Kein Treueeid gegenüber einem unsichtbaren Imam
Auch wenn in der Schrift darlegt wurde, dass die Organisation aus Sicherheitsgründen noch
im Untergrund agieren müsse – Abu Omar al-Baghdadi meldete sich nur mit
Audiobotschaften –, stellte man sich auch der erwartbaren Kritik, dass al-Baghdadi den
meisten als Person unbekannt bleibe und man dem "Anführer der Gläubigen" deshalb auch
nicht die Treue schwören könne. Es genüge, so die Antwort, dass ihn wichtige
Entscheidungsträger persönlich kennten und ihm stellvertretend den Treueschwur leisteten.
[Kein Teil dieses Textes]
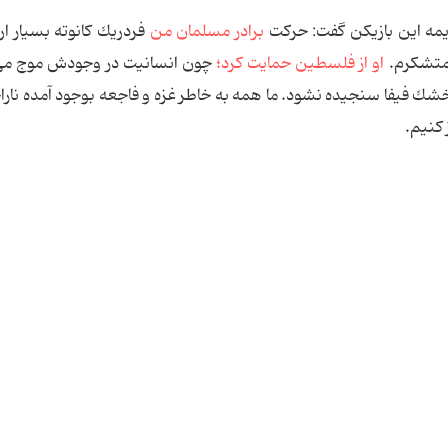
ریمه این بازیکن گفت: حركت
برادر مسلمان من
فردریك كانوته بسیار ا
 متشكرم.
او از فلسطین حمایت كرد؛
چون انسانیت در وجودش موج می‌ز
خشك فیفا سنجیده نشود. ما همه به خاطر غزه و فاجعه بوجود آمده نارا
 كنیم.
Tatsächlich meldete sich mit einer solchen Beanstandung, wie Christoph Günther vermerkt,
im April 2007 der Kuweiter Hamid Abdallah al Ali zu Wort, ein der Al-Qaida ideologisch
nahestehender salafistischer Rechtsgelehrter. Er zweifelte die Rechtmäßigkeit des
"Islamischen Staates Irak" mit dem Argument an, dass der Islam einen Treueeid gegenüber
einem unbekannten, unsichtbaren Imam nicht kenne. Dieser zentrale Vorwurf wurde von den
Mudschahedin erst sieben Jahre später entkräftet: Wohl auch deshalb ließ sich Abu Bakr alBaghdadi, der bis dahin ebenso wie sein Vorgänger physisch nicht in Erscheinung getreten
war, nur wenige Tage nach der Gründung seines "Kalifats" Anfang Juli erstmals filmen.
Nicht zuletzt diesem Rechtfertigungszwang scheint die Bildpropaganda der Dschihadisten
geschuldet zu sein, in der in den vergangenen Monaten auffällig oft Treueschwur-Zeremonien
zelebriert werden. Offenbar sollen die letzten Zweifel an der Existenz des
"IslamischenStaates" ausgeräumt werden, der jetzt in der Tat – wie schon vom ISI mit Bezug
auf den Frühislam verheißen – expandiert.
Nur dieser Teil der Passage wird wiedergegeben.